G20 in Australia: Buffoons v the Global South
(L-R) Russian President Vladimir Putin, Indian Prime Minister Narendra
Modi, Brazilian President Dilma Rousseff, Chinese President Xi Jinping
and South African President Jacob Zuma join their hands at a group photo
session during the 6th BRICS summit in Fortaleza July 15, 2014.
Here’s the G20 in Australia in a one-liner: a tiny bunch of Anglo-Saxon political buffoons attempts to drown out the Global South.
Countries representing over 85 percent of the world economy get together to (in theory) discuss some really heavy economic/financial issues, and virtually the only thing pitiful Western corporate media blabbers about is Russian President Vladimir Putin cutting an ‘isolated figure’.

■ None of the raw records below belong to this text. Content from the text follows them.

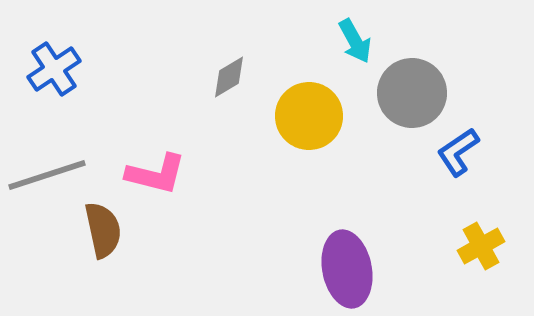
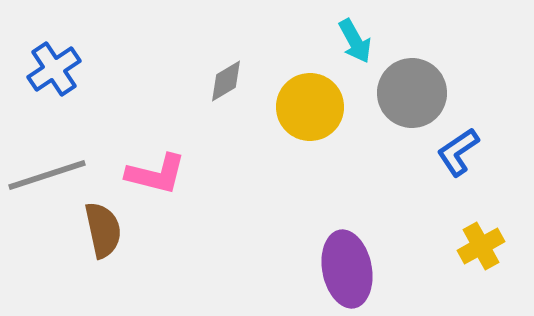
gray diamond: moved 3 px left, 4 px down
yellow circle: moved 1 px right, 9 px up
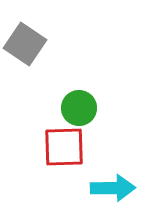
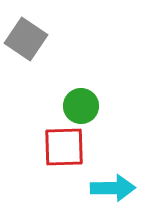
gray square: moved 1 px right, 5 px up
green circle: moved 2 px right, 2 px up
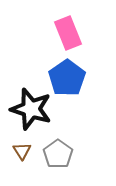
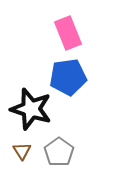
blue pentagon: moved 1 px right, 1 px up; rotated 27 degrees clockwise
gray pentagon: moved 1 px right, 2 px up
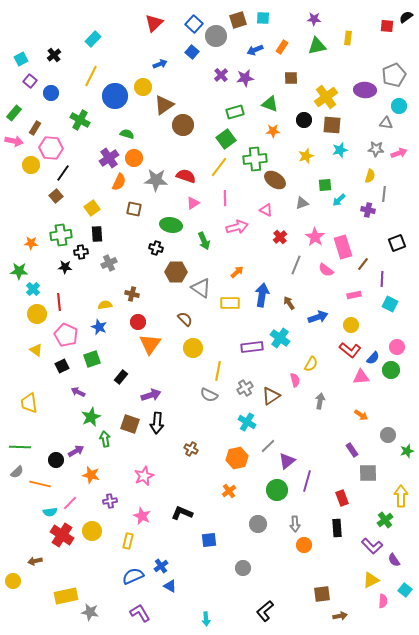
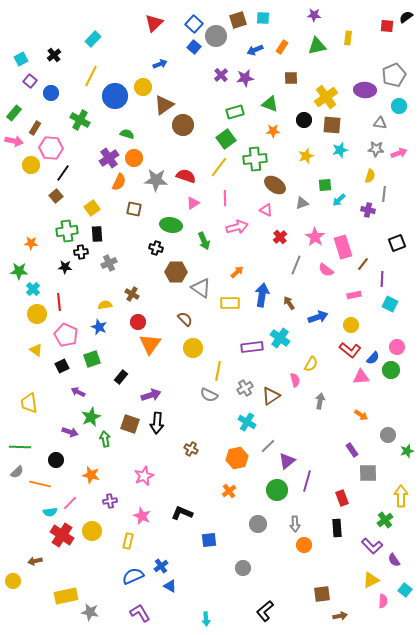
purple star at (314, 19): moved 4 px up
blue square at (192, 52): moved 2 px right, 5 px up
gray triangle at (386, 123): moved 6 px left
brown ellipse at (275, 180): moved 5 px down
green cross at (61, 235): moved 6 px right, 4 px up
brown cross at (132, 294): rotated 16 degrees clockwise
purple arrow at (76, 451): moved 6 px left, 19 px up; rotated 49 degrees clockwise
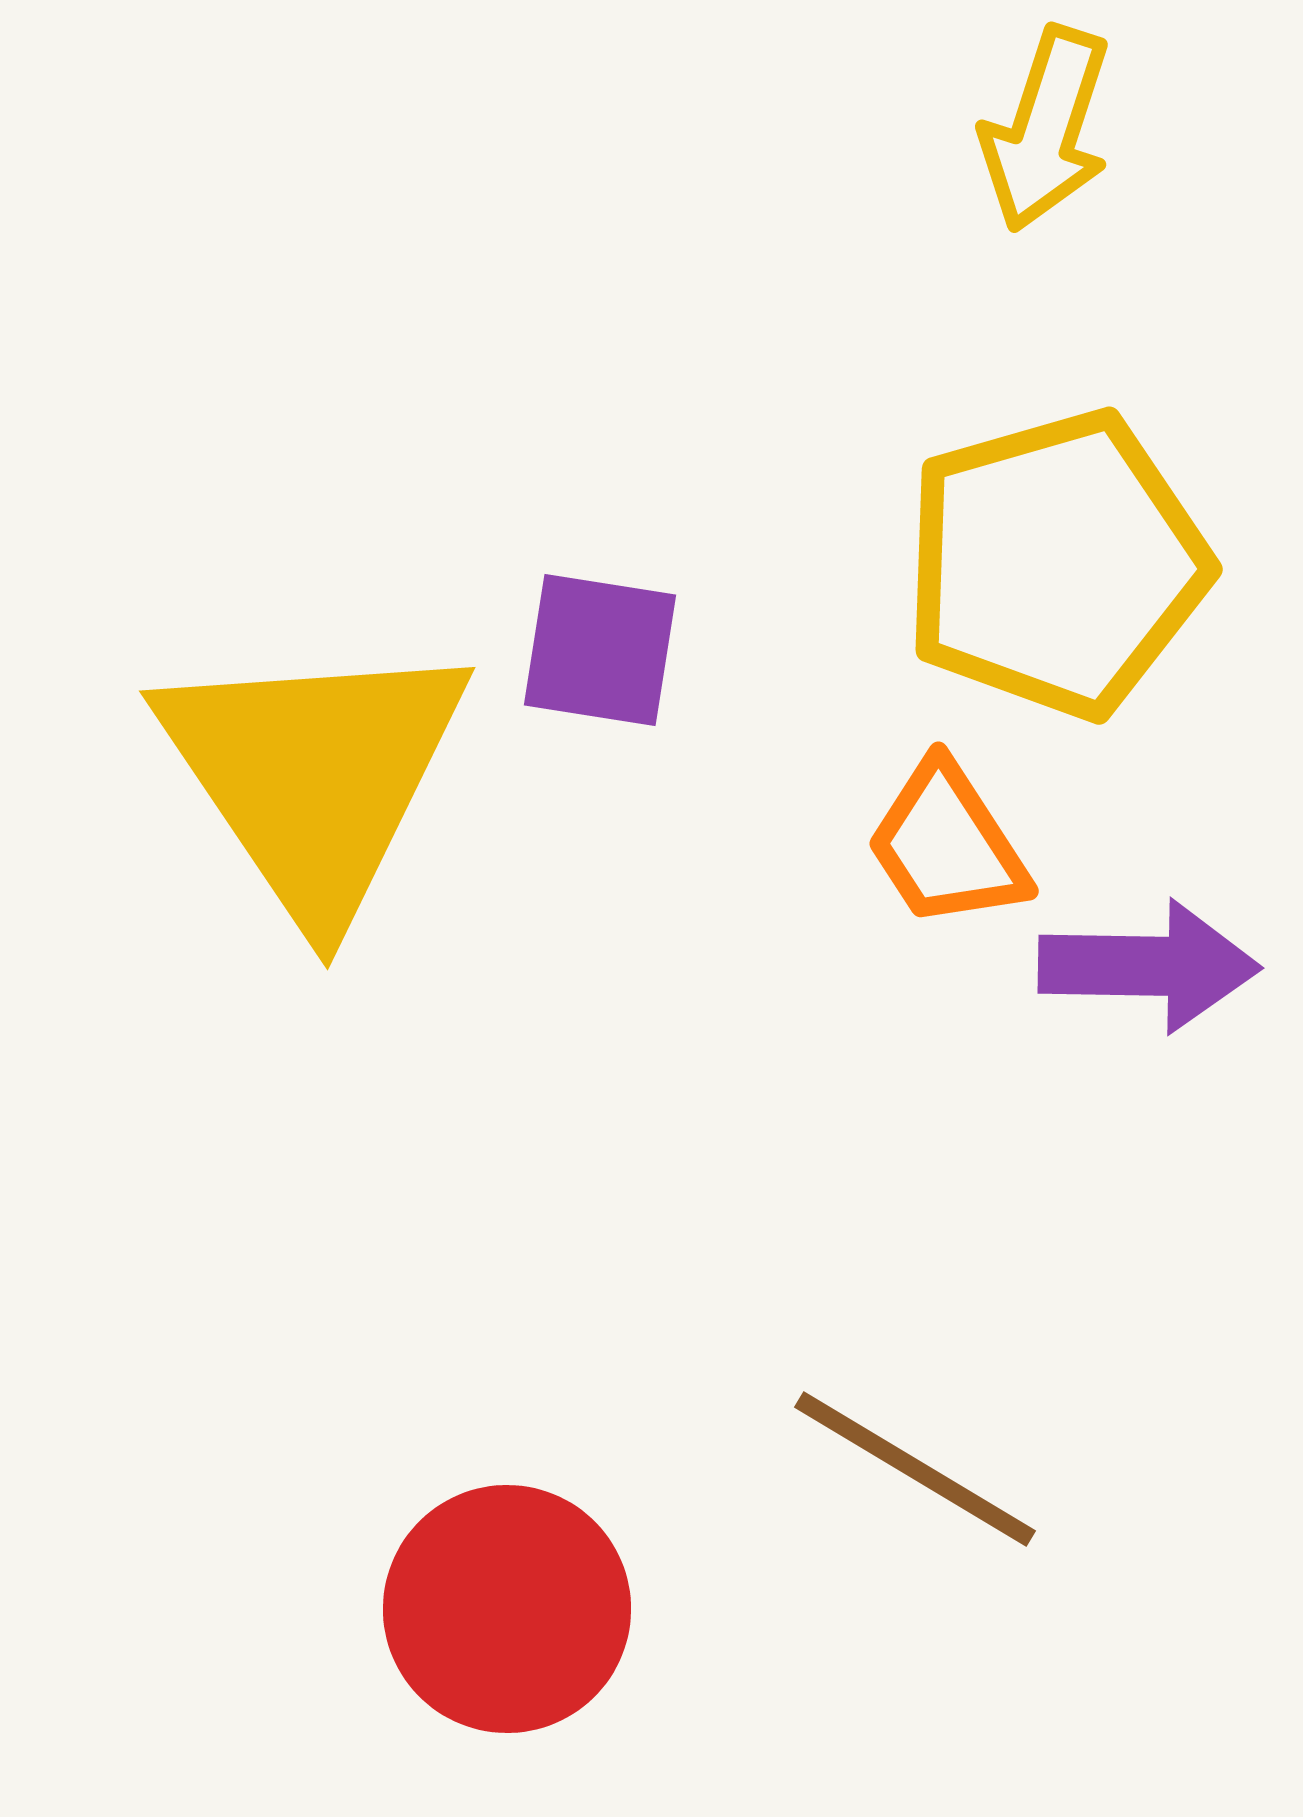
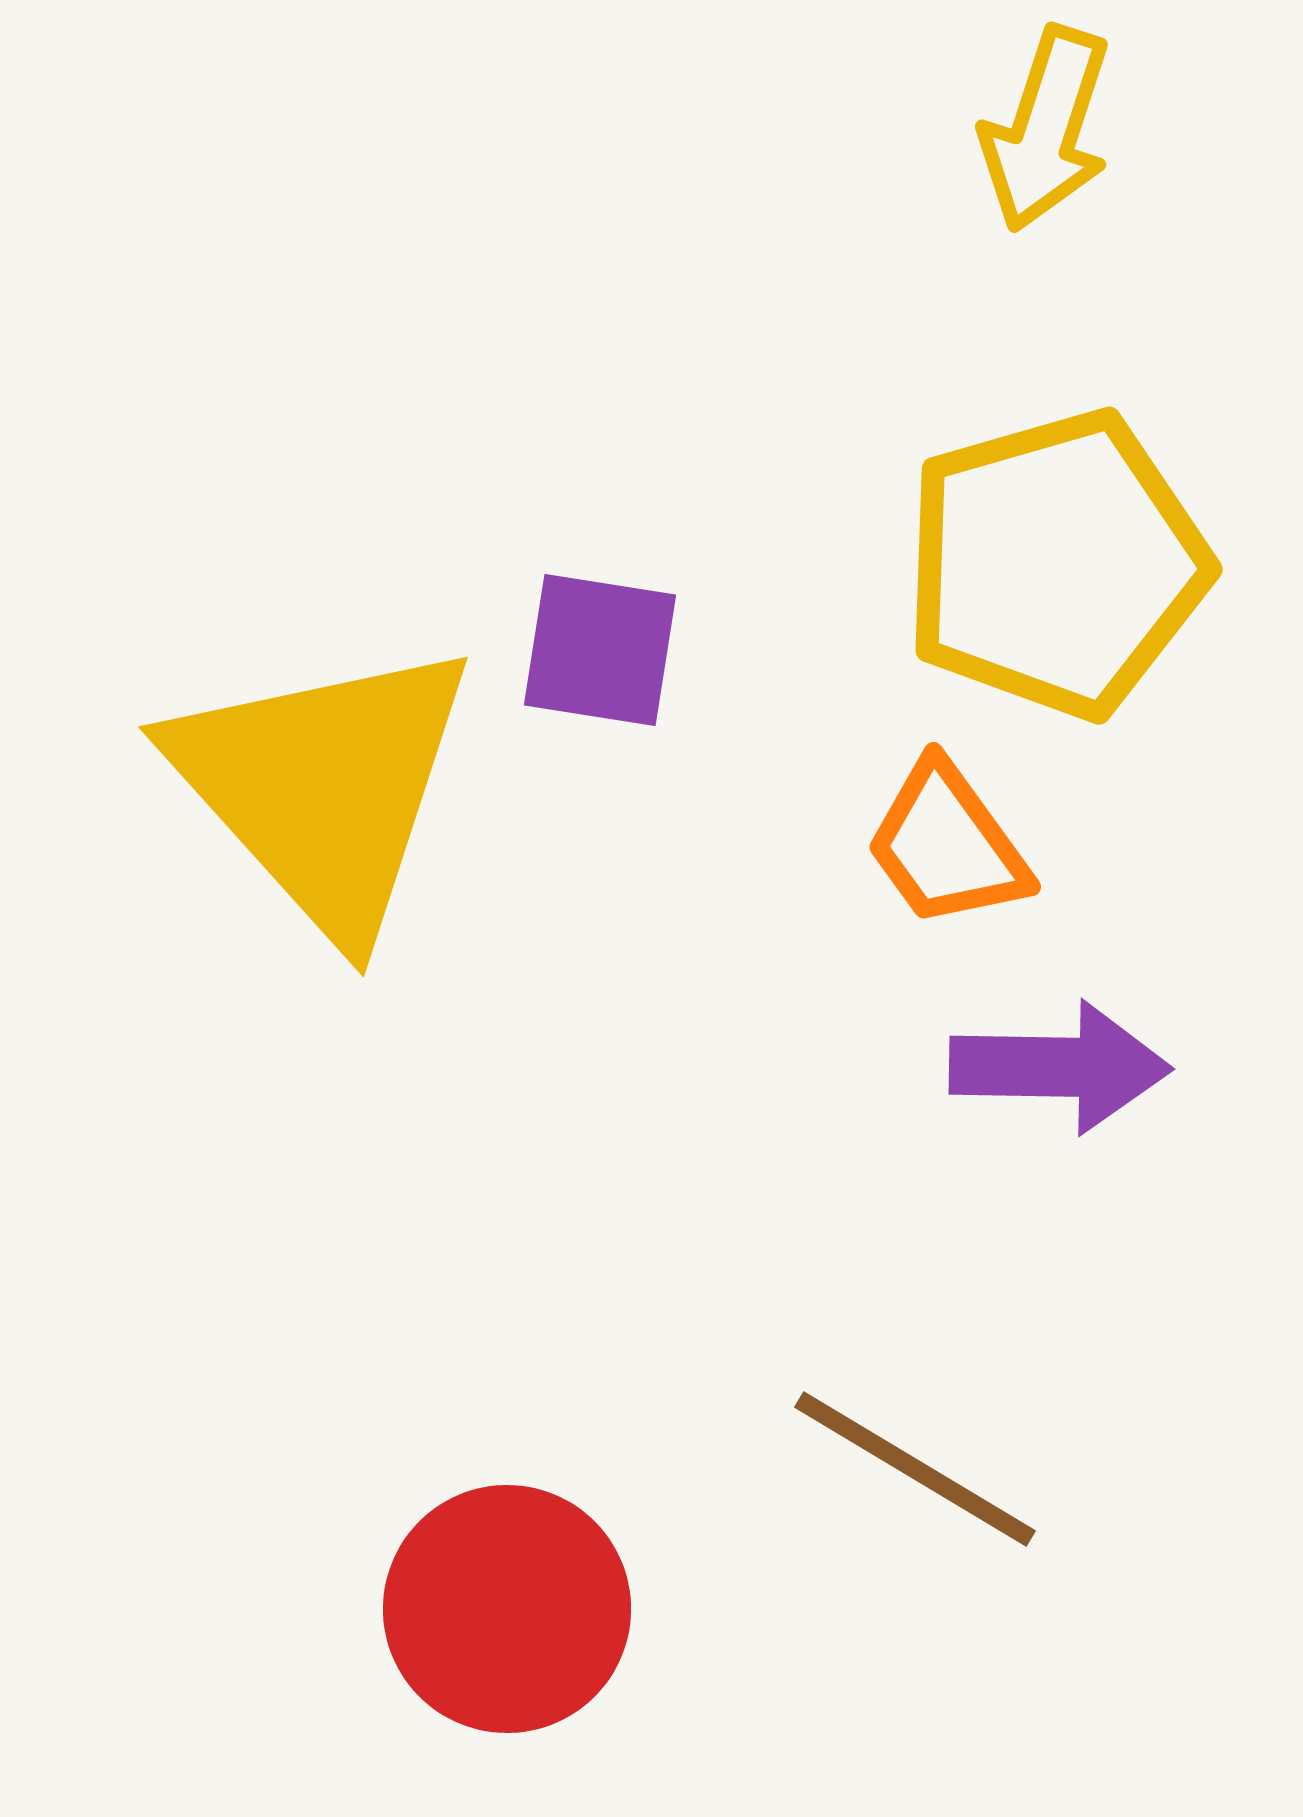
yellow triangle: moved 9 px right, 11 px down; rotated 8 degrees counterclockwise
orange trapezoid: rotated 3 degrees counterclockwise
purple arrow: moved 89 px left, 101 px down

Well, Washington and its string of puppets did try to turn the G20 into a farce. Fortunately the adults in the room had some business to do.
The five BRICS member-nations – despite their current problems, the G5 that really matters in the world - did meet before the summit, including the ‘isolated figure’. Economically, this G5 more than matches the old, decrepit G7.
Brazilian President Dilma Rousseff forcefully encouraged the G5 to turbo-charge their mutual cooperation – as well as South-South cooperation. That includes, of course, the BRICS Development Bank. The BRICS, stressing their ‘serious concern’, once again called Washington’s bluff – perpetually refusing to endorse much-delayed structural reform at the IMF.
The IMF quota and governance reform package was in fact approved by the IMF’s Board of Governors way back in 2010. One of its key resolutions was to increase the voting power of emerging markets, the BRICS at the forefront. For Republicans in Washington, this is worse than communism.
Chinese President Xi Jinping added that BRICS cooperation should not only boost the global economy, but also ensure global peace. Make trade, not tomahawks. The over 120 nations of the Non-Aligned Movement (NAM) – beggars in the G20 banquet - were paying very close attention.